Russian Gold-Ore Shipments to China Soar 80 % to $1 B as Sanctions Upend Trade

Polyus, Russia’s biggest gold miner, and Nornickel, the world’s leading palladium supplier, have quietly stepped up deliveries of gold- and silver-rich ores to China, pushing first-half exports of precious-metal materials to about $1 billion—an 80 per cent jump from a year ago, Chinese customs data collated by Bloomberg show. The shift underscores how Western sanctions imposed in 2022 have squeezed Russia out of its traditional bullion outlets, leaving Beijing one of the few remaining doors still ajar.

Sanctions Funnel Metals South to Chin

Western customers all but slammed the door on raw Russian bullion after the invasion of Ukraine: the Group of Seven barred new gold imports in June 2022, and the London Bullion Market Association yanked Russian refiners’ accreditation. Shut out of Europe and North America, miners have rerouted output toward Asia—chiefly China, whose smelters can blend Russian concentrates with other feed before selling refined metal on global exchanges.
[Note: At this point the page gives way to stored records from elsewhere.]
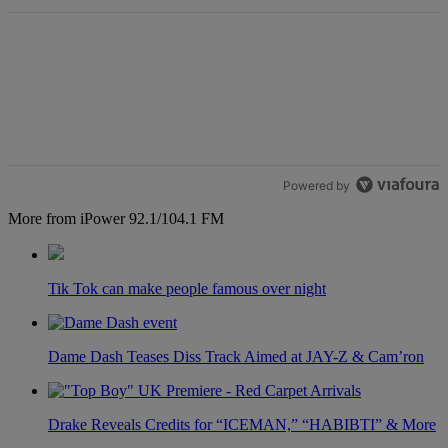
Powered by
More from iPower 92.1/104.1 FM
Tik Tok can make people famous over night
Dame Dash Teases Diss Track Aimed at JAY-Z & Cam’ron
Drake Reveals Credits for “ICEMAN,” “HABIBTI” & More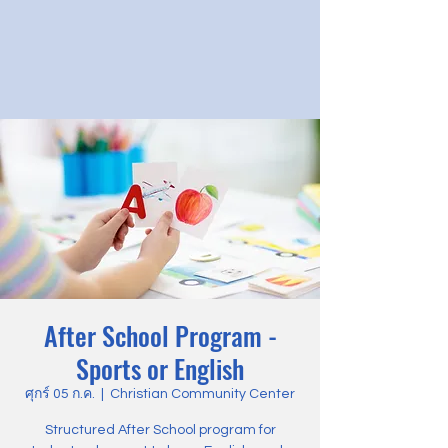
After School Program -
Sports or English
ศุกร์ 05 ก.ค.
  |  
Christian Community Center
Structured After School program for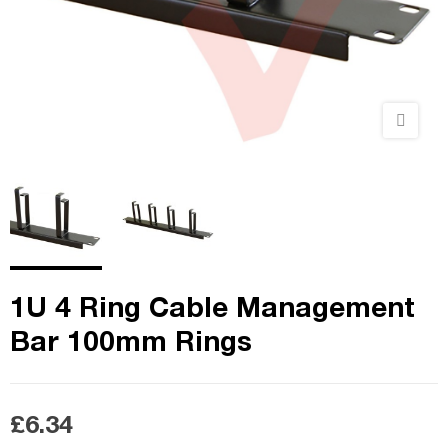
1U 4 Ring Cable Management
Bar 100mm Rings
£6.34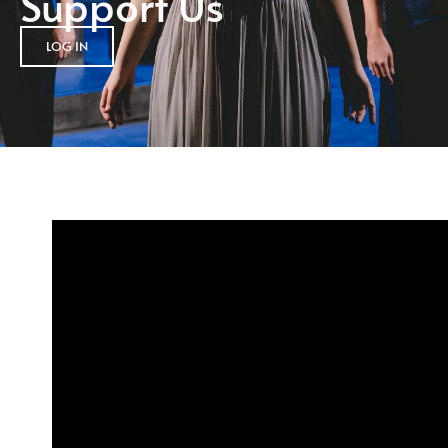
Support Us
LOG IN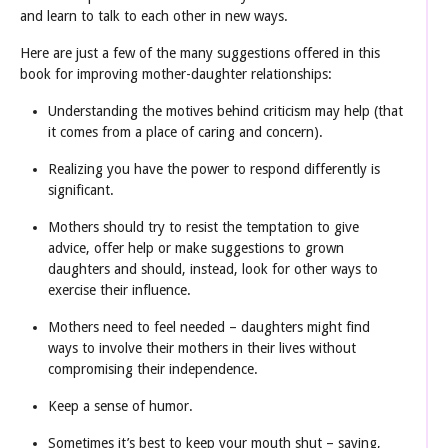
and learn to talk to each other in new ways.
Here are just a few of the many suggestions offered in this
book for improving mother-daughter relationships:
Understanding the motives behind criticism may help (that
it comes from a place of caring and concern).
Realizing you have the power to respond differently is
significant.
Mothers should try to resist the temptation to give
advice, offer help or make suggestions to grown
daughters and should, instead, look for other ways to
exercise their influence.
Mothers need to feel needed – daughters might find
ways to involve their mothers in their lives without
compromising their independence.
Keep a sense of humor.
Sometimes it’s best to keep your mouth shut – saying,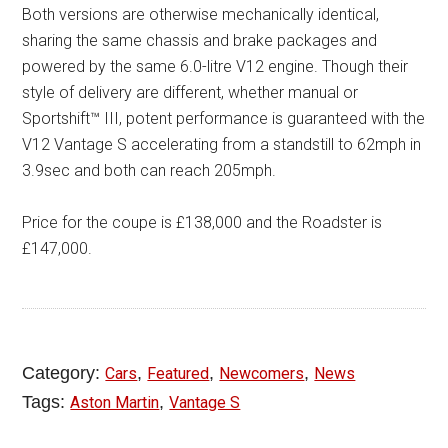
Both versions are otherwise mechanically identical,
sharing the same chassis and brake packages and
powered by the same 6.0-litre V12 engine. Though their
style of delivery are different, whether manual or
Sportshift™ III, potent performance is guaranteed with the
V12 Vantage S accelerating from a standstill to 62mph in
3.9sec and both can reach 205mph.
Price for the coupe is £138,000 and the Roadster is
£147,000.
Category:
,
,
,
Cars
Featured
Newcomers
News
Tags:
,
Aston Martin
Vantage S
At home, Russian retail investors soaked up only 75 tonnes of gold last year, while the country’s mines turned out more than 300 tonnes, leaving producers little choice but to look abroad.

Silver and PGM Concentrates Gain Traction

Inside the customs ledger, silver tells the story of a fast-changing trade. Last year, silver-bearing concentrates made up less than 10 per cent of China’s intake; this year they’re flirting with one-third as electronics makers and solar-panel producers lock in supply. Platinum-group metals are following a similar path. Nornickel has boosted platinum and palladium sales to Chinese clients, helped by steady demand for automotive and chemical catalysts. Spot platinum has leapt 59 per cent since January to roughly $1,450 an ounce, and palladium has climbed 38 per cent to around $1,320 —price moves that fatten export receipts before volume gains are even counted.
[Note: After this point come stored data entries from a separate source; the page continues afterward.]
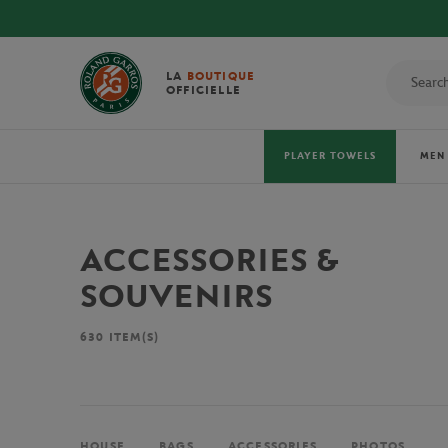
LA
BOUTIQUE
OFFICIELLE
PLAYER TOWELS
MEN
ACCESSORIES &
SOUVENIRS
630
ITEM(S)
HOUSE
BAGS
ACCESSORIES
PHOTOS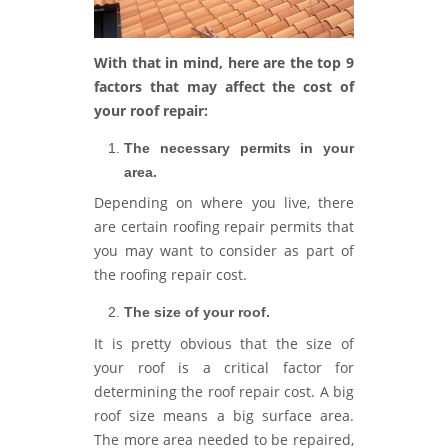
With that in mind, here are the top 9
factors that may affect the cost of
your roof repair:
The necessary permits in your
area.
Depending on where you live, there
are certain roofing repair permits that
you may want to consider as part of
the roofing repair cost.
The size of your roof.
It is pretty obvious that the size of
your roof is a critical factor for
determining the roof repair cost. A big
roof size means a big surface area.
The more area needed to be repaired,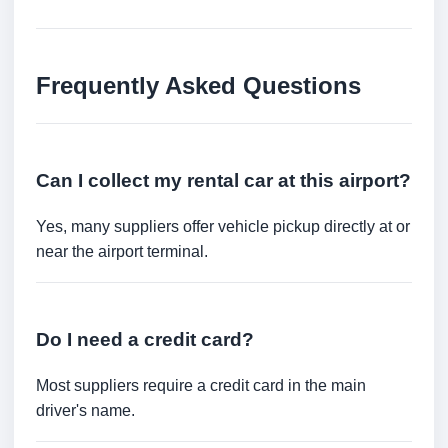
Frequently Asked Questions
Can I collect my rental car at this airport?
Yes, many suppliers offer vehicle pickup directly at or
near the airport terminal.
Do I need a credit card?
Most suppliers require a credit card in the main
driver's name.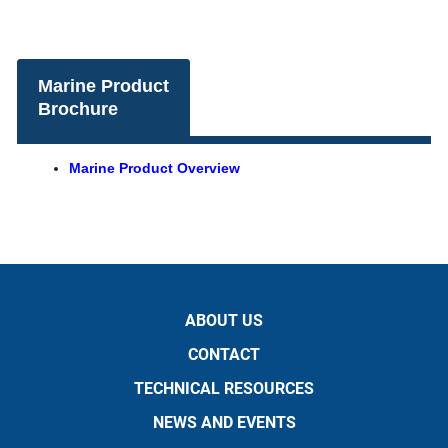
Marine Product
Brochure
Marine Product Overview
ABOUT US
CONTACT
TECHNICAL RESOURCES
NEWS AND EVENTS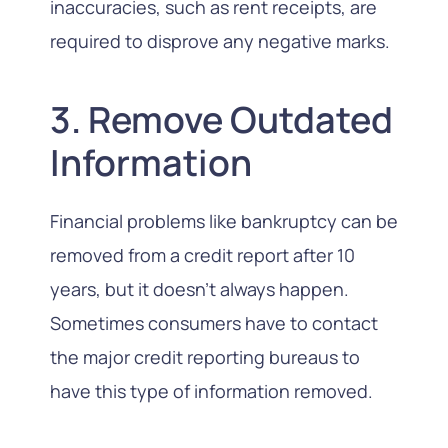
inaccuracies, such as rent receipts, are
required to disprove any negative marks.
3. Remove Outdated
Information
Financial problems
like bankruptcy
can be
removed from a credit report after 10
years, but it doesn’t always happen.
Sometimes consumers have to contact
the major credit reporting bureaus to
have this type of information removed.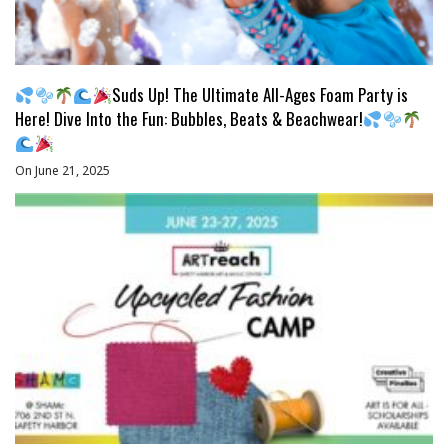
Suds Up! The Ultimate All-Ages Foam Party is
Here! Dive Into the Fun: Bubbles, Beats & Beachwear!
On June 21, 2025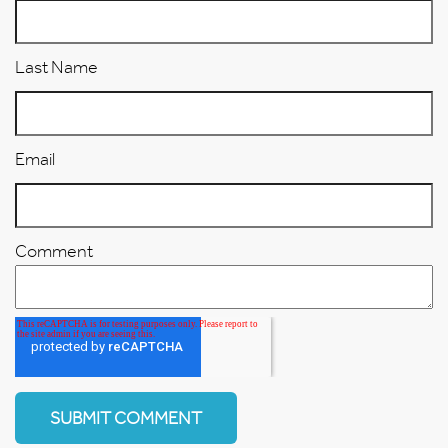
Last Name
Email
Comment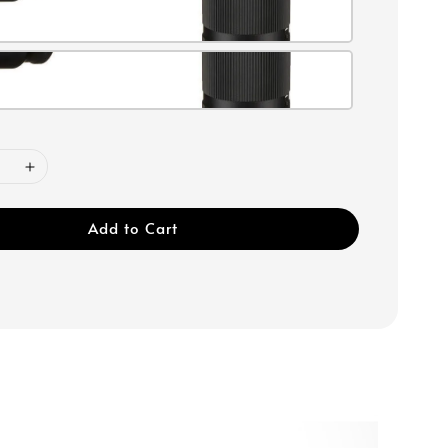
Add to Cart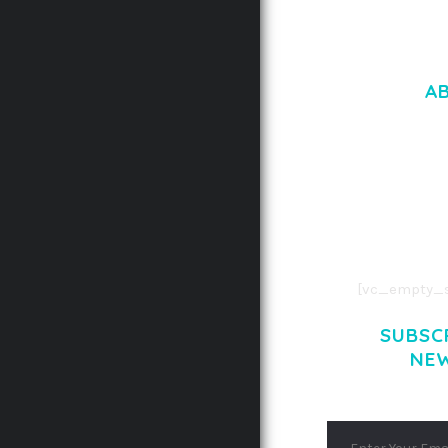
A
LOREM IPSU
CONSECTETUE
AENEAN COMMOD
AENEAN MASSA
[vc_empty_s
SUBSC
NE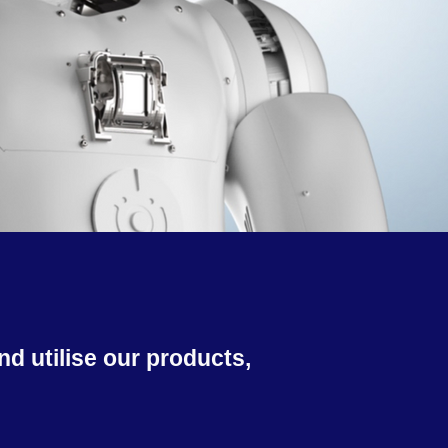
d utilise our products,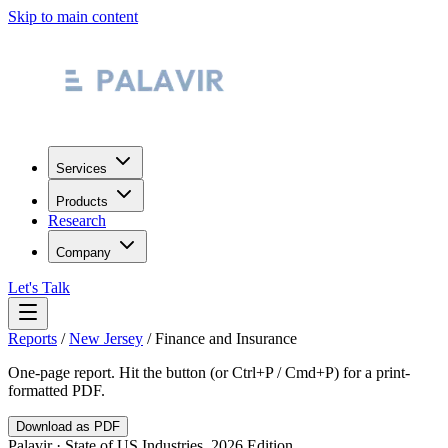
Skip to main content
Services
Products
Research
Company
Let's Talk
Reports
/
New Jersey
/
Finance and Insurance
One-page report. Hit the button (or Ctrl+P / Cmd+P) for a print-
formatted PDF.
Download as PDF
Palavir · State of US Industries, 2026 Edition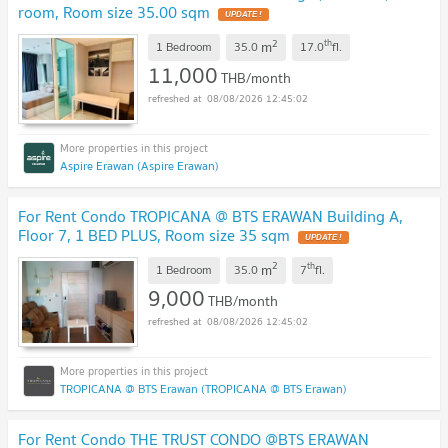
room, Room size 35.00 sqm
2
th
m
1 Bedroom
35.0
17.0
fl.
11,000
THB/month
08/08/2026 12:45:02
Aspire Erawan (Aspire Erawan)
For Rent Condo TROPICANA @ BTS ERAWAN Building A,
Floor 7, 1 BED PLUS, Room size 35 sqm
2
th
m
1 Bedroom
35.0
7
fl.
9,000
THB/month
08/08/2026 12:45:02
TROPICANA @ BTS Erawan (TROPICANA @ BTS Erawan)
For Rent Condo THE TRUST CONDO @BTS ERAWAN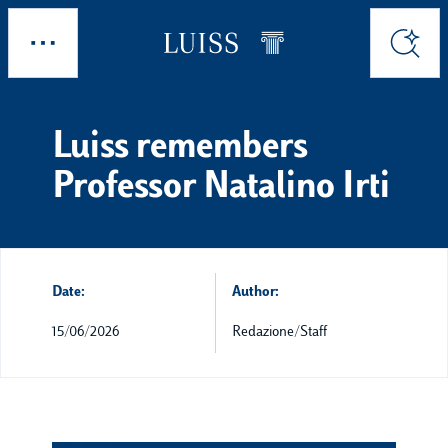
Skip to main content
Explore
Search
Luiss remembers
Professor Natalino Irti
Date:
Author:
15/06/2026
Redazione/Staff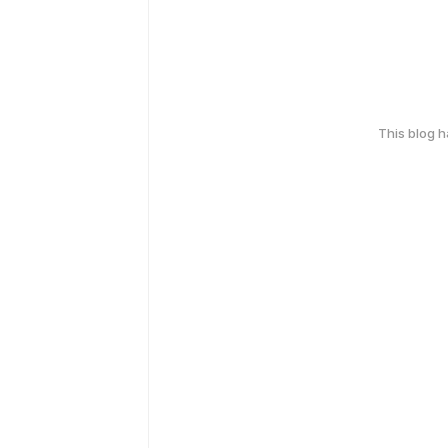
This blog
Price Rally Inflates Export Receipts

Soaring bullion prices are doing their part. Gold touched $3,430 an ounce on 23 July, taking its year-to-date gain to roughly 42 per cent. Bloomberg analysts note, however, that “the 28 per cent rise in precious-metal prices” since January doesn’t fully explain the export boom. Silver has punched through $39 an ounce for the first time since 2011. Traders in Shanghai say local refiners have nailed down long-term feed contracts with Russian suppliers as a hedge against further spikes, while the People’s Bank of China has quietly added 19 tonnes of bullion to its reserves so far this year—its eighth straight month of buying.

Company Background and Market Context

Polyus runs five open-pit mines across Siberia and the Russian Far East, turning out 2.8 million ounces (≈ 87 t) of refined gold in 2024 and booking a record $5.7 billion in EBITDA as higher prices offset logistics headaches created by sanctions. The company is pushing ahead with Sukhoi Log—a 40 Moz behemoth that could lift national output by roughly half when it comes on-line later this decade.
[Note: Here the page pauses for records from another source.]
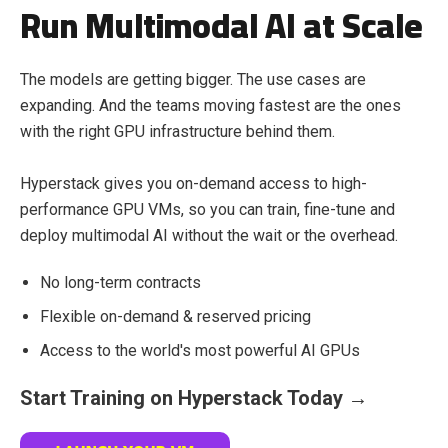
Run Multimodal AI at Scale
The models are getting bigger. The use cases are
expanding. And the teams moving fastest are the ones
with the right GPU infrastructure behind them.
Hyperstack gives you on-demand access to high-
performance GPU VMs, so you can train, fine-tune and
deploy multimodal AI without the wait or the overhead.
No long-term contracts
Flexible on-demand & reserved pricing
Access to the world's most powerful AI GPUs
Start Training on Hyperstack Today →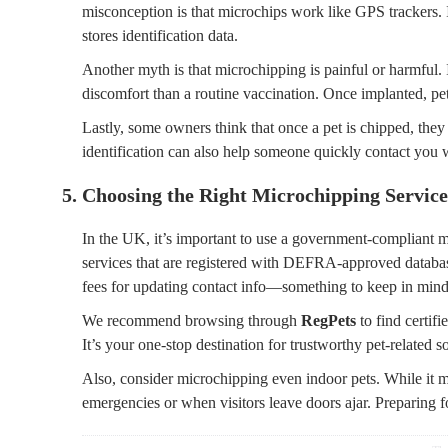
misconception is that microchips work like GPS trackers. I
stores identification data.
Another myth is that microchipping is painful or harmful. 
discomfort than a routine vaccination. Once implanted, pets
Lastly, some owners think that once a pet is chipped, they 
identification can also help someone quickly contact you 
5. Choosing the Right Microchipping Service
In the UK, it’s important to use a government-compliant m
services that are registered with DEFRA-approved databa
fees for updating contact info—something to keep in min
We recommend browsing through
RegPets
to find certif
It’s your one-stop destination for trustworthy pet-related s
Also, consider microchipping even indoor pets. While it m
emergencies or when visitors leave doors ajar. Preparing f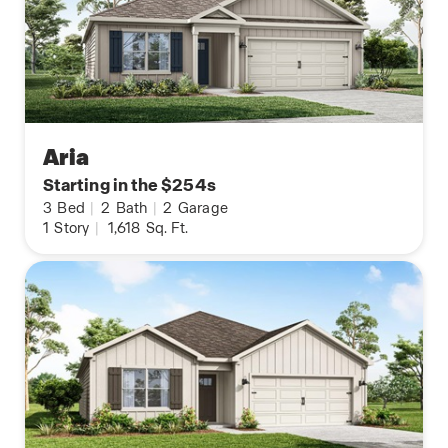
Aria
Starting in the $254s
3
Bed
|
2
Bath
|
2
Garage
1
Story
|
1,618
Sq. Ft.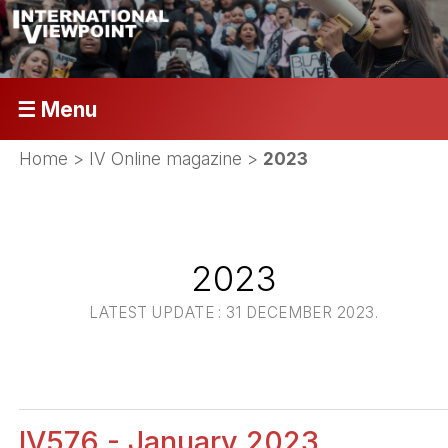
☰ Menu
Home
>
IV Online magazine
>
2023
2023
LATEST UPDATE : 31 DECEMBER 2023.
IV576 - January 2023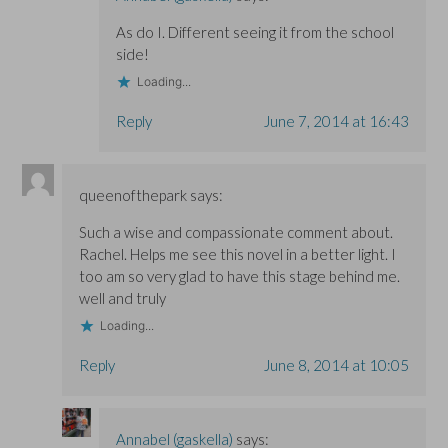
As do I. Different seeing it from the school
side!
Loading...
Reply
June 7, 2014 at 16:43
queenofthepark
says:
Such a wise and compassionate comment about.
Rachel. Helps me see this novel in a better light. I
too am so very glad to have this stage behind me.
well and truly
Loading...
Reply
June 8, 2014 at 10:05
Annabel (gaskella)
says: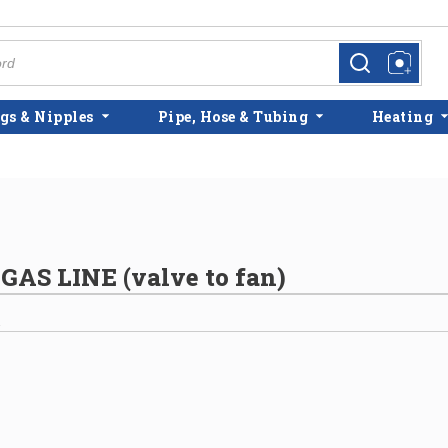
more info
more info
gs & Nipples
Pipe, Hose & Tubing
Heating
AS LINE (valve to fan)
2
Up in the Arctic, Nornickel churns out about 2.6 million ounces of palladium and 700,000 ounces of platinum each year, plus nickel and copper by-products. Although U.S. sanctions hit several subsidiaries last year, the group now pockets more than half its revenue in Asia. Upgrades at its Monchegorsk smelter let it ship bulk concentrate straight to Chinese partners for final refining, sidestepping European toll processors.

Russian exporters still face headwinds. Cross-border payments must often wind through smaller Chinese banks wary of secondary sanctions, and insurance premiums for vessels calling at Pacific ports have jumped since late 2024. Even so, the rouble’s 18 per cent slide against the dollar this year keeps local operating costs attractive in greenback terms.

Moscow’s finance ministry—still collecting a 6 per cent mineral-extraction tax on gold and silver—has floated the idea of tweaking export duties to skim off some windfall profits if prices run even higher. Miners warn that fresh levies could crimp spending plans for underground expansions and tailings-dam upgrades.

Gold, silver and palladium remain central to portfolio hedging, industrial fabrication and auto-emissions control. Tight mine supply, steady central-bank buying and geopolitical tension have pushed gold to repeated records in 2025, while silver enjoys tail-winds from booming solar demand. Palladium’s longer-term prospects are clouded by the march of electric vehicles, yet Chinese hydrogen and chemical projects are opening new outlets that should support consumption for now.